PROBLEM TO SOLVE:
Scan the data beneath this task and copy each line that includes "redes".

MATERIAL SUPPLIED:
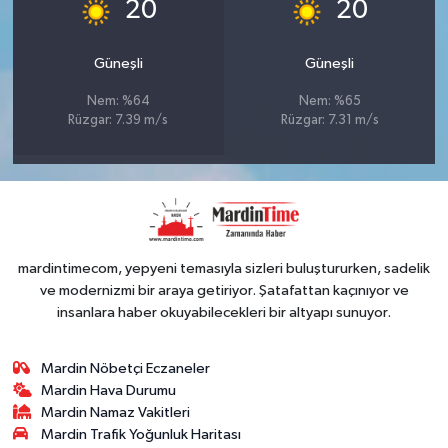
°
°
20
20
Güneşli
Güneşli
Nem: %64
Nem: %65
Rüzgar: 7.39 m/s
Rüzgar: 7.31 m/s
mardintimecom, yepyeni temasıyla sizleri buluştururken, sadelik
ve modernizmi bir araya getiriyor. Şatafattan kaçınıyor ve
insanlara haber okuyabilecekleri bir altyapı sunuyor.
Mardin Nöbetçi Eczaneler
Mardin Hava Durumu
Mardin Namaz Vakitleri
Mardin Trafik Yoğunluk Haritası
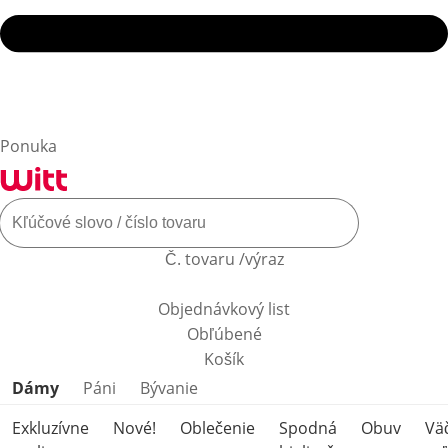
Ponuka
Č. tovaru /výraz
Objednávkový list
Obľúbené
Košík
Preskočiť kategórie produktov
Dámy
Páni
Bývanie
Exkluzívne
Nové!
Oblečenie
Spodná
Obuv
Vä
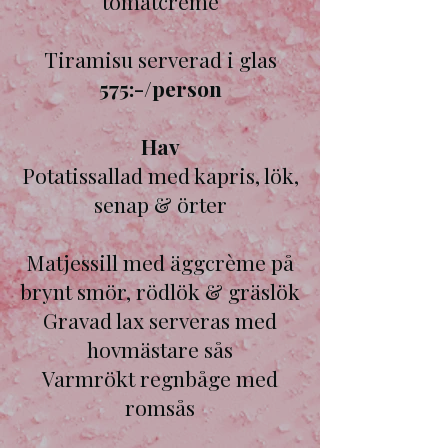
tomatcrème
Tiramisu serverad i glas
575:-/person
Hav
Potatissallad med kapris, lök,
senap & örter
Matjessill med äggcrème på
brynt smör, rödlök & gräslök
Gravad lax serveras med
hovmästare sås
Varmrökt regnbåge med
romsås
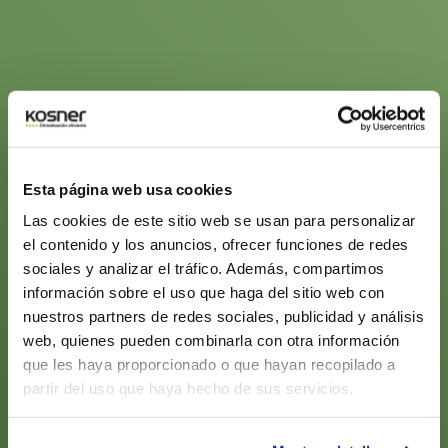
Esta página web usa cookies
Las cookies de este sitio web se usan para personalizar
el contenido y los anuncios, ofrecer funciones de redes
sociales y analizar el tráfico. Además, compartimos
información sobre el uso que haga del sitio web con
nuestros partners de redes sociales, publicidad y análisis
web, quienes pueden combinarla con otra información
que les haya proporcionado o que hayan recopilado a
partir del uso que haya hecho de sus servicios.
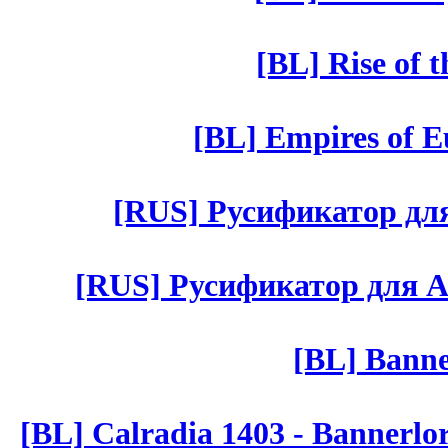
[BL] Rise of 
[BL] Empires of Eu
[RUS] Русификатор для 
[RUS] Русификатор для Aut 
[BL] Banne
[BL] Calradia 1403 - Bannerlo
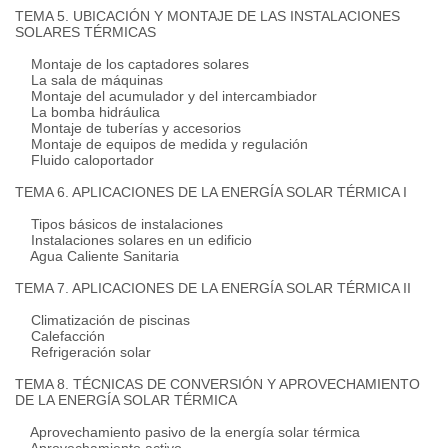
TEMA 5. UBICACIÓN Y MONTAJE DE LAS INSTALACIONES
SOLARES TÉRMICAS
Montaje de los captadores solares
La sala de máquinas
Montaje del acumulador y del intercambiador
La bomba hidráulica
Montaje de tuberías y accesorios
Montaje de equipos de medida y regulación
Fluido caloportador
TEMA 6. APLICACIONES DE LA ENERGÍA SOLAR TÉRMICA I
Tipos básicos de instalaciones
Instalaciones solares en un edificio
Agua Caliente Sanitaria
TEMA 7. APLICACIONES DE LA ENERGÍA SOLAR TÉRMICA II
Climatización de piscinas
Calefacción
Refrigeración solar
TEMA 8. TÉCNICAS DE CONVERSIÓN Y APROVECHAMIENTO
DE LA ENERGÍA SOLAR TÉRMICA
Aprovechamiento pasivo de la energía solar térmica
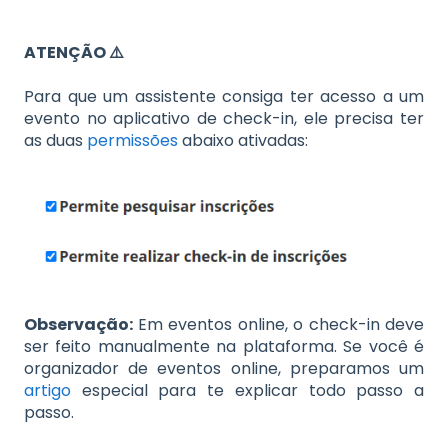
ATENÇÃO ⚠️
Para que um assistente consiga ter acesso a um
evento no aplicativo de check-in, ele precisa ter
as duas
permissões
abaixo ativadas:
Observação:
Em eventos online, o check-in deve
ser feito manualmente na plataforma. Se você é
organizador de eventos online, preparamos um
artigo
especial para te explicar todo passo a
passo.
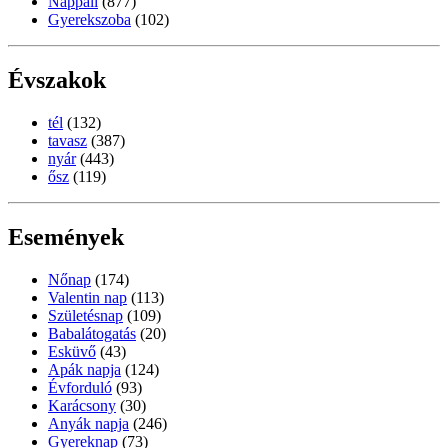
Nappali
(877)
Gyerekszoba
(102)
Évszakok
tél
(132)
tavasz
(387)
nyár
(443)
ősz
(119)
Események
Nőnap
(174)
Valentin nap
(113)
Születésnap
(109)
Babalátogatás
(20)
Esküvő
(43)
Apák napja
(124)
Évforduló
(93)
Karácsony
(30)
Anyák napja
(246)
Gyereknap
(73)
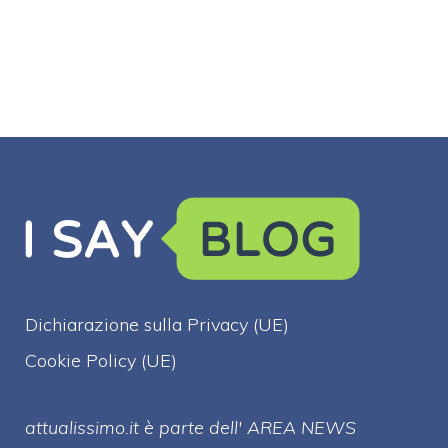
parabrezza
Dichiarazione sulla Privacy (UE)
Cookie Policy (UE)
attualissimo.it è parte dell' AREA NEWS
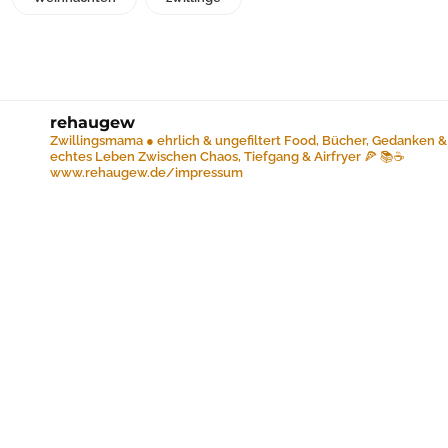
rehaugew
Zwillingsmama ● ehrlich & ungefiltert
Food, Bücher, Gedanken &
echtes Leben
Zwischen Chaos, Tiefgang & Airfryer 🍕 📚☕️
www.rehaugew.de/impressum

ANSWER:
el contenido y los anuncios, ofrecer funciones de redes
nuestros partners de redes sociales, publicidad y análisis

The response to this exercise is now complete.